SafeGuardSProduct SafetyMay 19, 2021

The EU has proposed a new draft battery regulation which will be applicable to all batteries. In this article the changes for portable batteries are explained.

The EU’s draft battery regulation and its Annexes applies to all batteries, namely portable batteries, automotive batteries, electric vehicle batteries and industrial batteries. The regulation lays down sustainability, safety and labeling requirements to allow batteries to be placed on the market and put into service, as well as for the collection, treatment and recycling of waste batteries.

 The new battery regulation places new requirements on the sustainability and safety of electric vehicle batteries and rechargeable industrial batteries, including carbon footprint, content of recycled raw materials (cobalt, lead, lithium and nickel), electrochemical performance and durability, QR code, battery passport, etc. It is intended to replace the Batteries Directive (2006/66/EC).

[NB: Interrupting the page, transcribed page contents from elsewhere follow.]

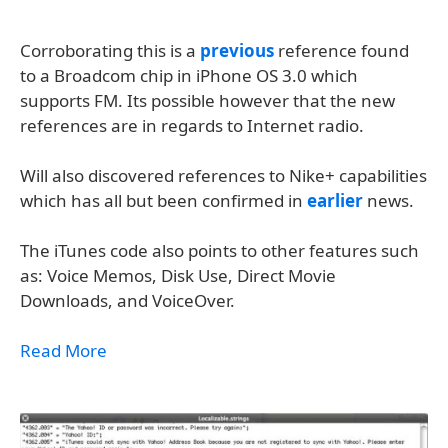
Corroborating this is a
previous
reference found
to a Broadcom chip in iPhone OS 3.0 which
supports FM. Its possible however that the new
references are in regards to Internet radio.
Will also discovered references to Nike+ capabilities
which has all but been confirmed in
earlier
news.
The iTunes code also points to other features such
as: Voice Memos, Disk Use, Direct Movie
Downloads, and VoiceOver.
Read More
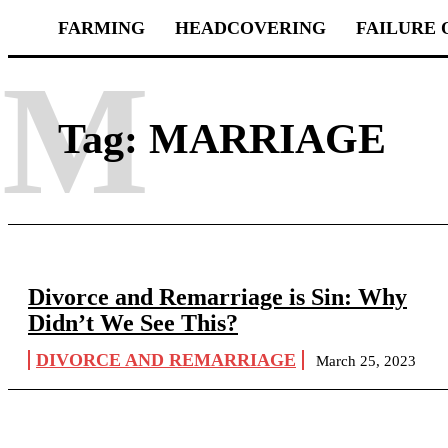
FARMING
HEADCOVERING
FAILURE 
M
Tag:
MARRIAGE
Divorce and Remarriage is Sin: Why
Didn’t We See This?
DIVORCE AND REMARRIAGE
March 25, 2023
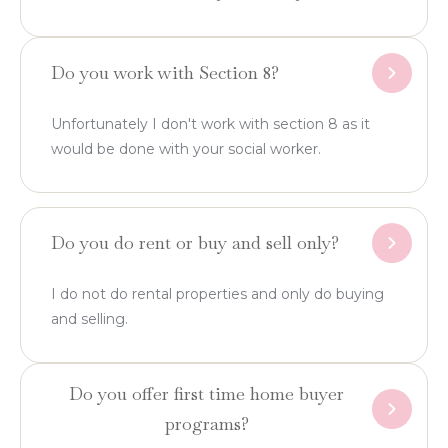
Do you work with Section 8?
Unfortunately I don't work with section 8 as it
would be done with your social worker.
Do you do rent or buy and sell only?
I do not do rental properties and only do buying
and selling.
Do you offer first time home buyer
programs?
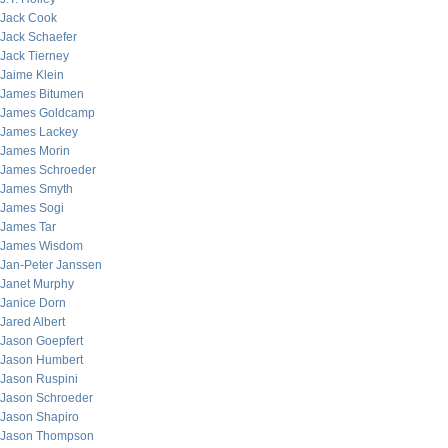
Jack Cook
Jack Schaefer
Jack Tierney
Jaime Klein
James Bitumen
James Goldcamp
James Lackey
James Morin
James Schroeder
James Smyth
James Sogi
James Tar
James Wisdom
Jan-Peter Janssen
Janet Murphy
Janice Dorn
Jared Albert
Jason Goepfert
Jason Humbert
Jason Ruspini
Jason Schroeder
Jason Shapiro
Jason Thompson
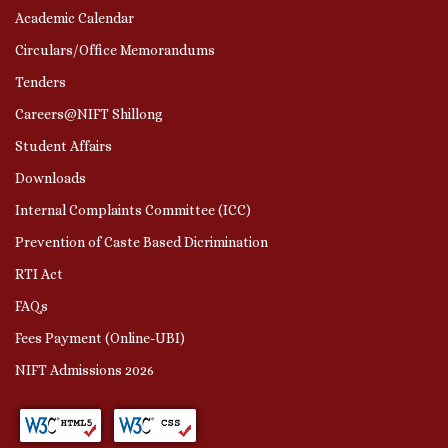
Academic Calendar
Circulars/Office Memorandums
Tenders
Careers@NIFT Shillong
Student Affairs
Downloads
Internal Complaints Committee (ICC)
Prevention of Caste Based Dicrimination
RTI Act
FAQs
Fees Payment (Online-UBI)
NIFT Admissions 2026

 Please find below some highlights of the proposed requirements for portable batteries:

  • Definition: ‘portable batteries of general use’ means portable batteries with the following common formats: 4.5 Volts (3R12), D, C, AA, AAA, AAAA, A23, 9 Volts (PP3)
  • The CE mark will apply to all batteries and needs to be displayed on the battery or its packaging
  • CE Marking directive requirements will apply, this includes:
    • Verification of compliance will be based on (to be) harmonized standards,
    • A Technical Documentation File is needed
    • A Declaration of Conformity needs to be created
    • The name and address manufacturer and importer must be displayed
  • Chemical requirements on mercury and cadmium remain
  • New requirements for electrochemical performance and durability:
    • From January 1, 2027: compliance to electrochemical performance and durability requirements
    • By December 31, 2025: the European Commission (EC) will define the minimum values for electrochemical performance and durability in Annex III
    • By December 31, 2030 the EC will publish measures to phase out non rechargeable portable batteries for general use
  • Portable batteries should be removable and replaceable during appliance lifetime (if to be replaced, and battery has a shorter lifetime than the appliance)
  • New labeling requirements:
    • From January 1, 2027 new labeling requirements in annex VI (including requirements on capacity and minimum average duration)
    • From January 1, 2023 the requirement for a QR code providing the following information: general information about batteries, “separate collection symbol”, Pb info, declaration of conformity, end of life information for consumers
  • Producers must be registered in a register established by EU Member States
  • Producers, or organizations on their behalf, are responsible for the collection, reuse and recycling of batteries at the end of their life. This includes targets (%) which will be monitored by EU Member States

The regulation will come into force on January 1, 2022, Directive 2006/66/EC should be repealed as of 1-7-2023.